Mike: ‘Aren’t these simply pecuniary externalities?’ Maybe. I’m not an economist, I’m a utility engineer. But if I owned ALL of the generation and served ALL of the retail load (gas and electric), and had a limited amount of gas available in real-time, I know which generator I’d use when the wind was blowing, and it isn’t the gas plant (even absent subsidies).
Since neither of the substitute goods is simple, my gut says the knee-jerk (don’t use pecuniary externalities in cost-benefit) is missing something here. If you use the gas, the wind and gas are gone. If you use the wind, the gas is not (and gas is not cheap/plentiful right now). The bounds of the gas market and the electricity market in the case are different (less so after the transmission is built). The gas market probably includes the adjacent part of the state where gas is selling to plants producing $100/MWh power. The gas plant bidding in at a negative price probably has a contract fuel price well below the spot gas market (for a fixed amount of fuel).
I would not expect typical load shift to be driven by the presence of negative prices but rather by the summation of the difference between prices in two different hours each day or between the lowest price in any day and a specific time, or the nth lowest (given a sufficiently flexible new process). It is possible that negative prices aren’t raising this differential by much in the aggregate. I was taking negative prices as indicative of the presence of a large number of very low price point hours which sometimes go negative, and the increase in the number of negative points as reflecting an aggregate price shift lower for hours when wind is present, while the preponderance of gas generation in Texas and the price of gas leads me to believe that prices on-peak are still unlikely to be low. My conclusions would be better supported if backed by use of actual data.
I guess the basic question for dispatch if we remove all the market induced complexities by specifying a single utility owns all generation and serves all loads is: Is the avoided fuel cost of running as spinning reserve at no load (some gas used to keep plant hot) rather than producing power in my gas plant more than the increased maintenance cost of producing power in my wind plant. I guess I can’t imagine a world with today’s gas prices where the answer is no.

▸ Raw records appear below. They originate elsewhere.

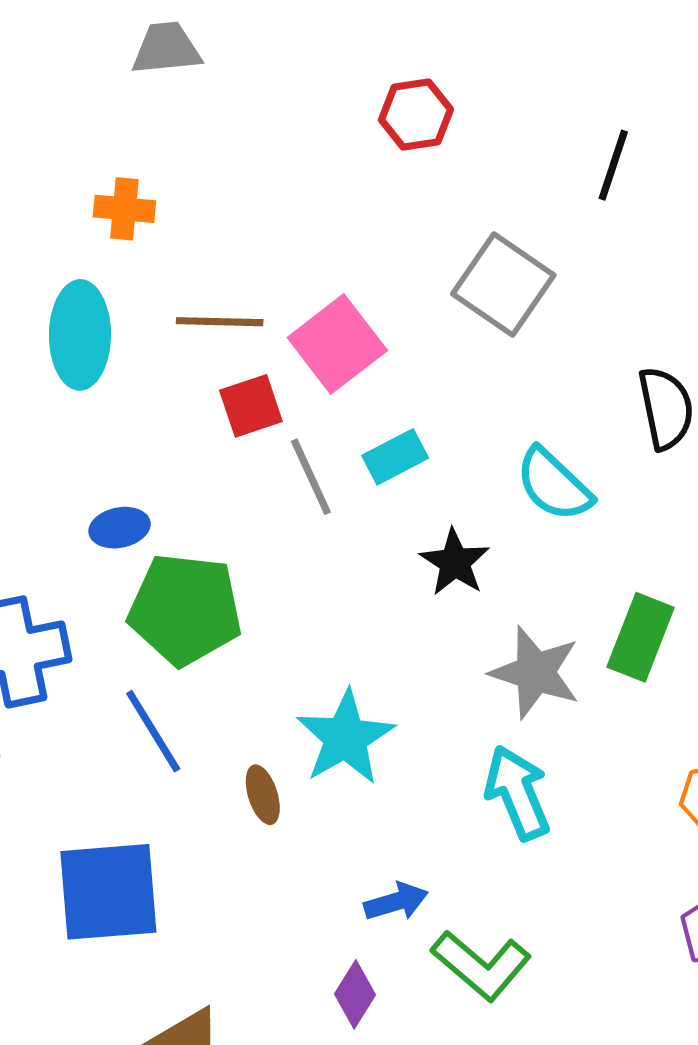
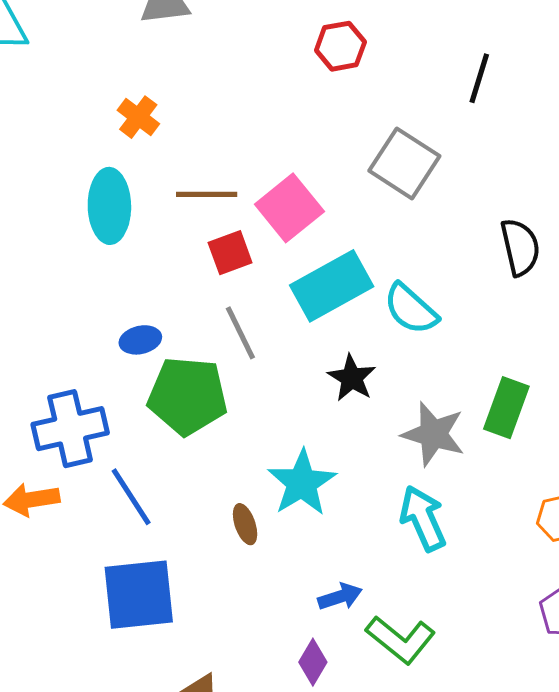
orange cross: (124, 209) -> (138, 117), turned 33
cyan rectangle: (395, 457) -> (332, 286), size x1.8
gray line: (311, 477) -> (240, 333), moved
cyan semicircle: (554, 485) -> (411, 309), moved
black star: (455, 562) -> (352, 378), moved
blue line: (153, 731) -> (131, 497), moved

I know next to nothing about the Texas grid (I’m a WSCC type and not a grid control type anyway).
Now, if there are truly no non-wind resources on in West Texas during these negative price periods, which I doubt, that changes my gut level analysis.
If that is true, then possibly a strong difference in resource mix in two other zones, plus transmission inadequacy due to wind construction having outpaced transmission construction, means that when West Texas is exporting power then power production in one of the other zones is being favored over power production in the third zone. If this is driving use of sufficiently less efficient units in the favored zone it is theoretically possible that the wind generation being on is actually increasing gas consumption in real time. Now THAT’s wasteful. The fact that this might be possible, does point up the distortion by PTC of the market.
I would also note that I can imagine a scenario where wind generators ran, even when prices were more negative than government incentives compensated for, due to the terms of private sector loans.